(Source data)
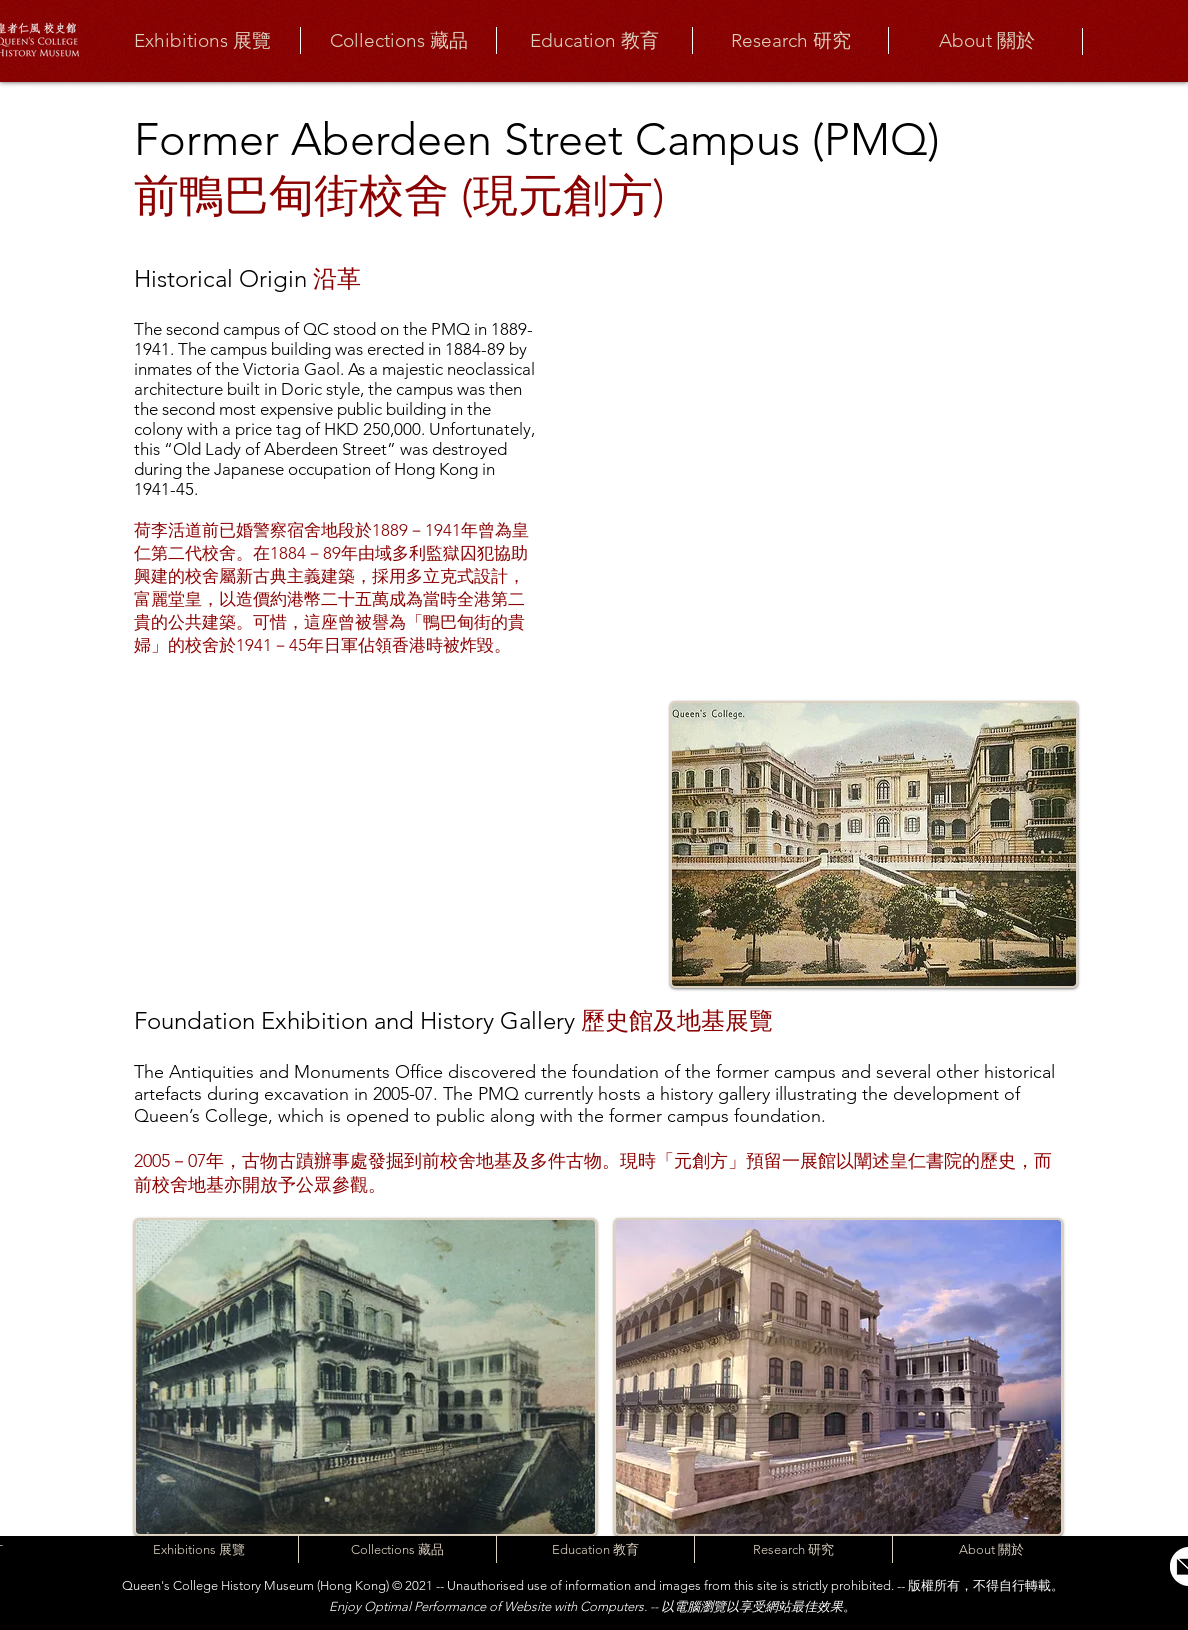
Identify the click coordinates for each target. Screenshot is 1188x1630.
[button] (202, 40)
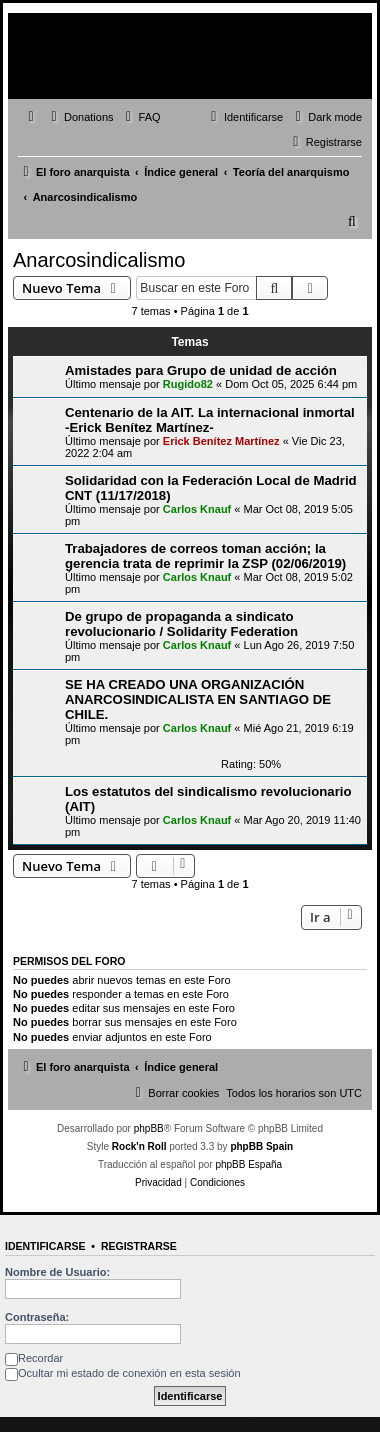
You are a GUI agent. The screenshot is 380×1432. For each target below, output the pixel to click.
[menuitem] (80, 117)
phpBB (149, 1128)
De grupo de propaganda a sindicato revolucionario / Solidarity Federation (181, 624)
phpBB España (248, 1164)
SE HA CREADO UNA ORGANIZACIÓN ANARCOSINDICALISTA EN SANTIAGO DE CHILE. (198, 699)
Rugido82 (188, 384)
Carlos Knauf (197, 509)
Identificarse (45, 1246)
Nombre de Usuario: (57, 1272)
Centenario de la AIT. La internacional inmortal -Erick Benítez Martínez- (210, 420)
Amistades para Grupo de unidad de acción (201, 370)
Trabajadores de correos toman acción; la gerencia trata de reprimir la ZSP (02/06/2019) (205, 556)
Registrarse (139, 1246)
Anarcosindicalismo (99, 260)
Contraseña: (37, 1317)
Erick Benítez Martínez (221, 441)
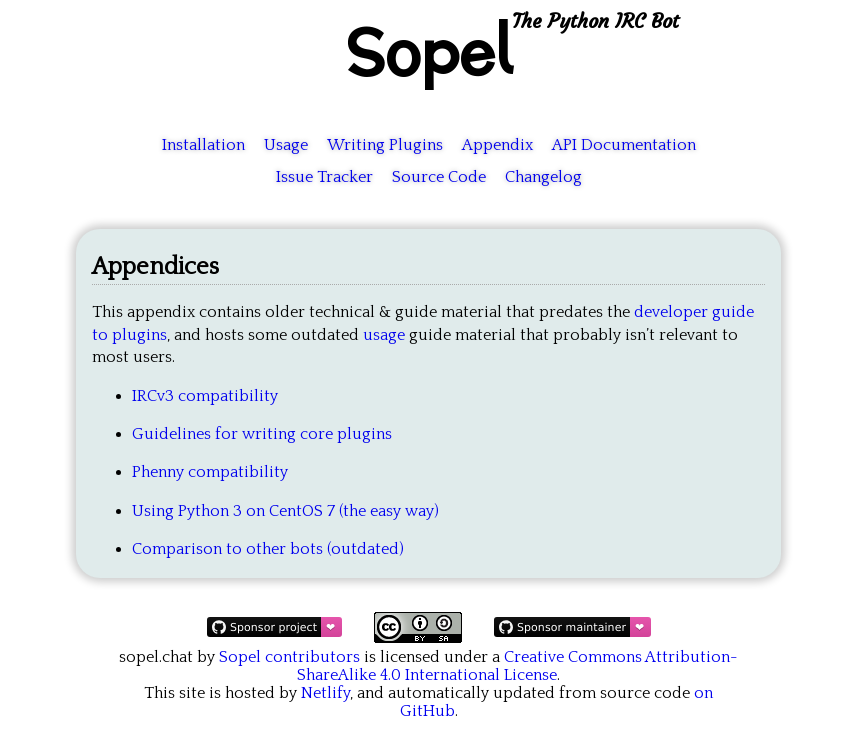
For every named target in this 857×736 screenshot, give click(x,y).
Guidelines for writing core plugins (262, 434)
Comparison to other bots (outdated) (268, 549)
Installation (203, 145)
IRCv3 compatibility (205, 396)
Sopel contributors (289, 657)
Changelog (543, 177)
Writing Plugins (385, 145)
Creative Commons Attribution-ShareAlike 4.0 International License (517, 666)
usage (384, 335)
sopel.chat (156, 657)
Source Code (439, 177)
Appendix (497, 145)
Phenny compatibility (210, 472)
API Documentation (624, 145)
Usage (286, 145)
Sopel (429, 51)
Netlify (325, 693)
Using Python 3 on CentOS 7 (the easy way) (285, 511)
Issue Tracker (324, 177)
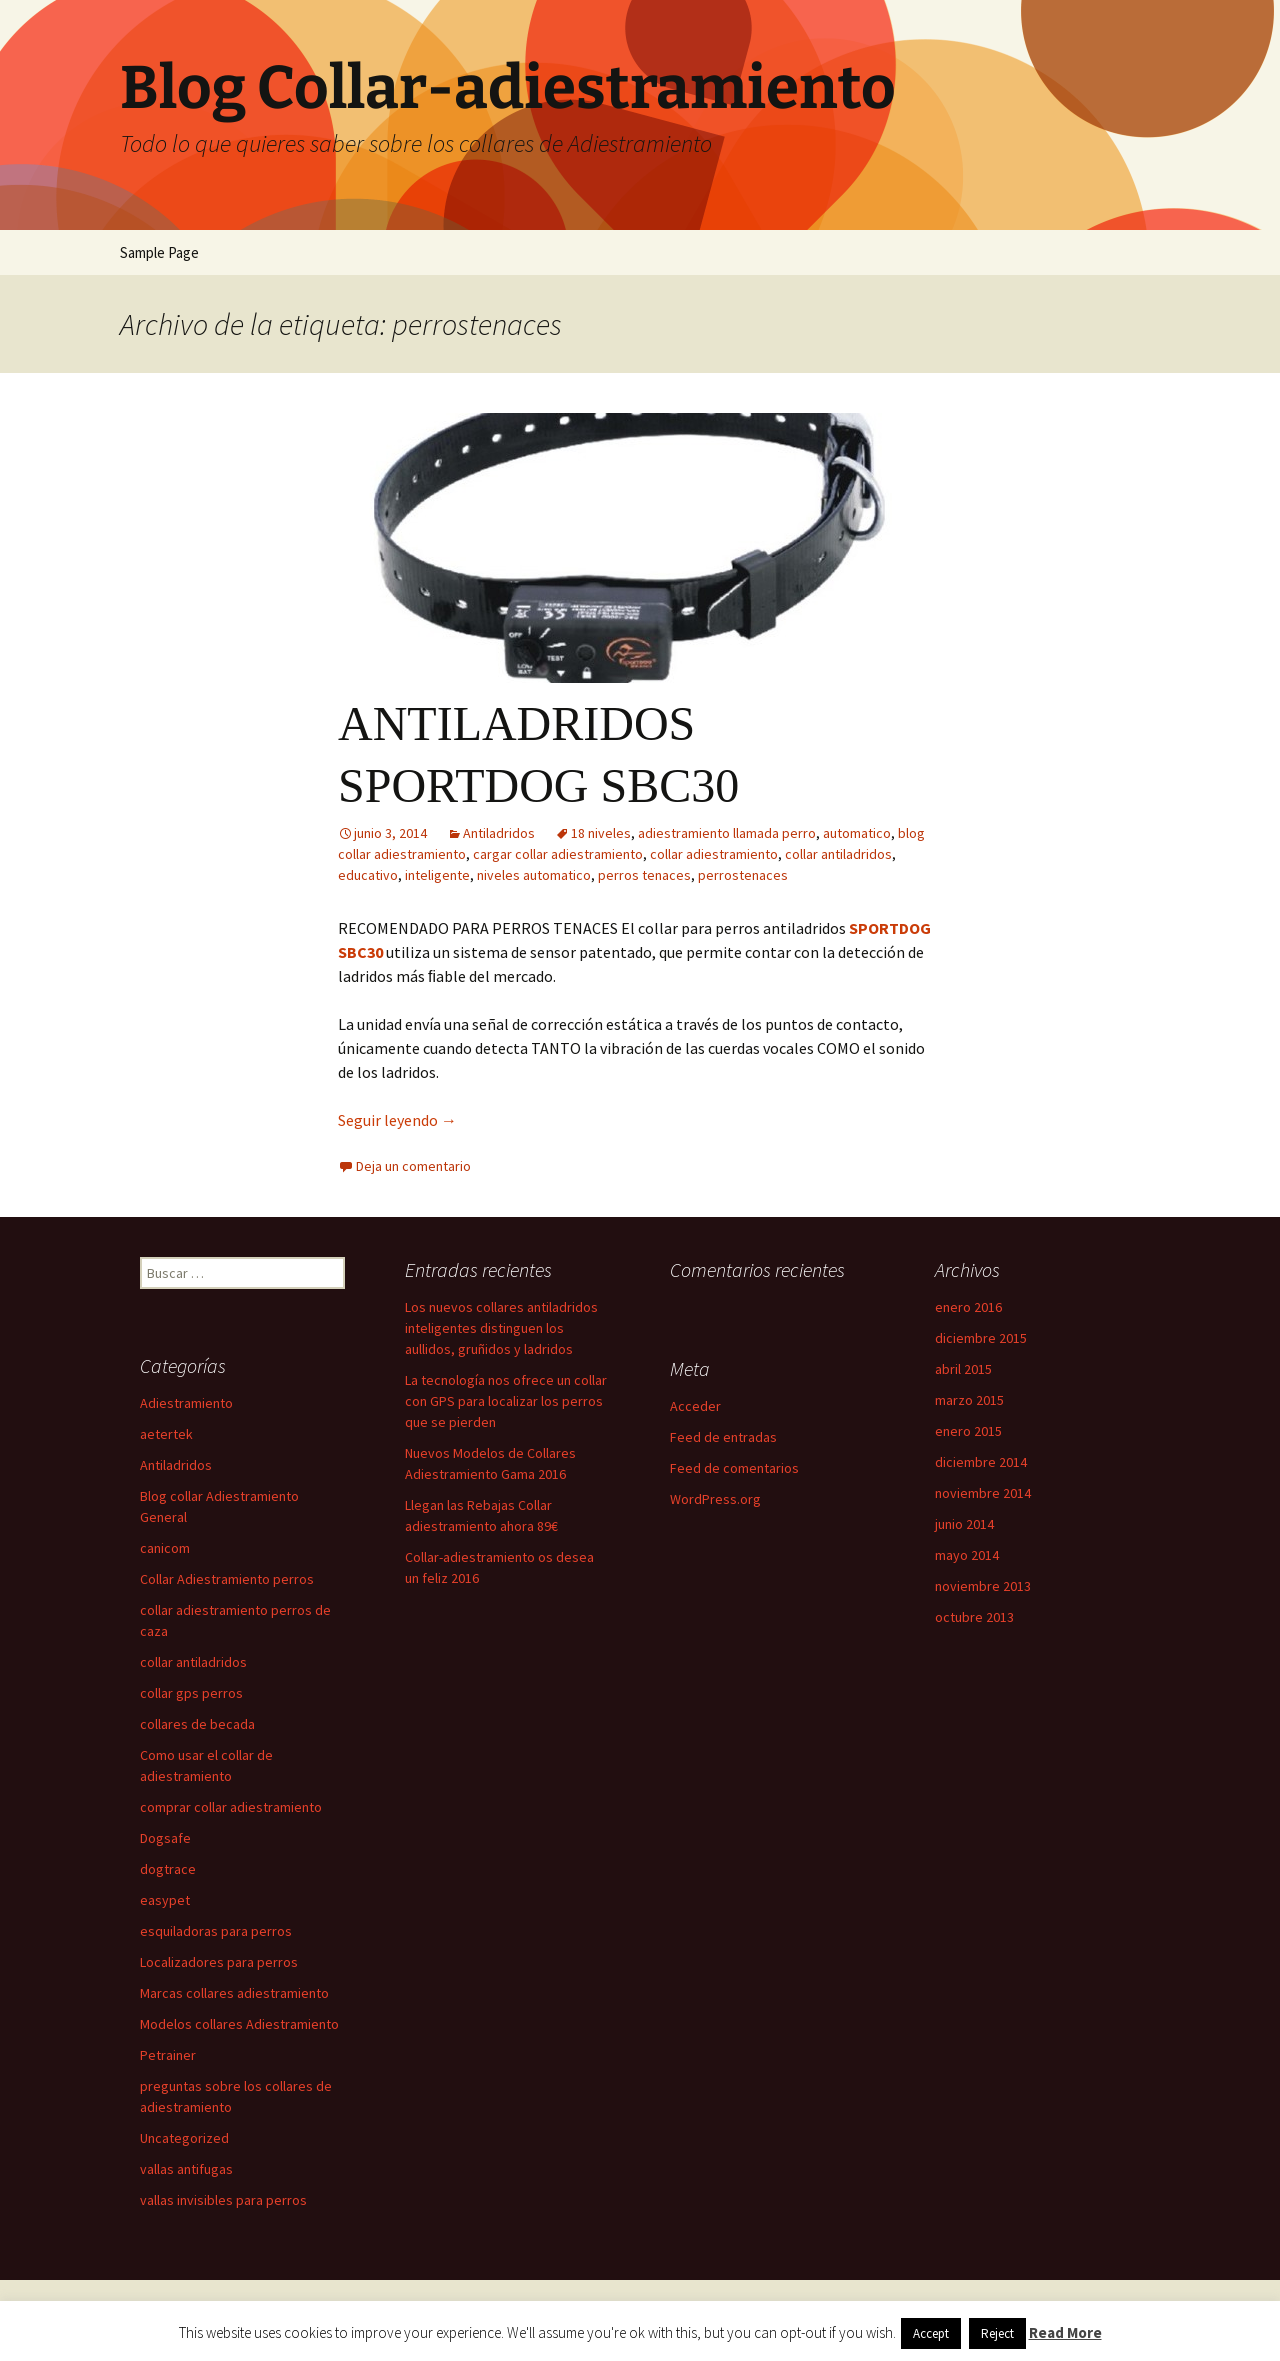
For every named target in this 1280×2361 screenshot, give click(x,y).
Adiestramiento (186, 1403)
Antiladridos (499, 833)
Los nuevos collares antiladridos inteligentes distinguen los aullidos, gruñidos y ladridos (501, 1328)
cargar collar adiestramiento (558, 854)
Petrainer (168, 2055)
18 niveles (601, 833)
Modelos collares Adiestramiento (239, 2024)
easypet (165, 1900)
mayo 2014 (967, 1555)
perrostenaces (743, 875)
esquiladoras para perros (216, 1931)
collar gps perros (191, 1693)
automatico (857, 833)
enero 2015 (968, 1431)
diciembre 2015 (981, 1338)
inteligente (437, 875)
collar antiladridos (838, 854)
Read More (1065, 2332)
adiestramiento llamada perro (727, 833)
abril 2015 (963, 1369)
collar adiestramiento (714, 854)
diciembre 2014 (981, 1462)
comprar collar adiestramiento (231, 1807)
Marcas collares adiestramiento (234, 1993)
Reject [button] (997, 2333)
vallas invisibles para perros (223, 2200)
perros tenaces (644, 875)
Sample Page (159, 252)
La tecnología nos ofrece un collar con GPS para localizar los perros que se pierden (506, 1401)
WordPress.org (715, 1499)
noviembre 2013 (983, 1586)
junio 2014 (964, 1524)
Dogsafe (165, 1838)
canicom (165, 1548)
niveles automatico (534, 875)
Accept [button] (931, 2333)
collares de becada (197, 1724)
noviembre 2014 (983, 1493)
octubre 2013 (974, 1617)
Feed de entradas (723, 1437)
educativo (368, 875)
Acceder (695, 1406)
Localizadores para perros (219, 1962)
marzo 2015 (969, 1400)
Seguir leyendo (397, 1120)
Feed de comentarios (734, 1468)
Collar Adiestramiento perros (227, 1579)
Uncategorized (184, 2138)
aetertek (166, 1434)
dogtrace (168, 1869)
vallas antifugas (186, 2169)
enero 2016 (968, 1307)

Exercise details => Transcribe only what runs from the line with "La tecnología nos" to the last line above, keeping every line exactly as written.

Output below =>
La tecnología nos ofrece un collar con GPS para localizar los perros que se pierden (506, 1401)
WordPress.org (715, 1499)
noviembre 2013 (983, 1586)
junio 2014 (964, 1524)
Dogsafe (165, 1838)
canicom (165, 1548)
niveles automatico (534, 875)
Accept [button] (931, 2333)
collares de becada (197, 1724)
noviembre 2014 (983, 1493)
octubre 2013 (974, 1617)
Feed de entradas (723, 1437)
educativo (368, 875)
Acceder (695, 1406)
Localizadores para perros (219, 1962)
marzo 2015 (969, 1400)
Seguir leyendo (397, 1120)
Feed de comentarios (734, 1468)
Collar Adiestramiento perros (227, 1579)
Uncategorized (184, 2138)
aetertek (166, 1434)
dogtrace (168, 1869)
vallas antifugas (186, 2169)
enero 2016 (968, 1307)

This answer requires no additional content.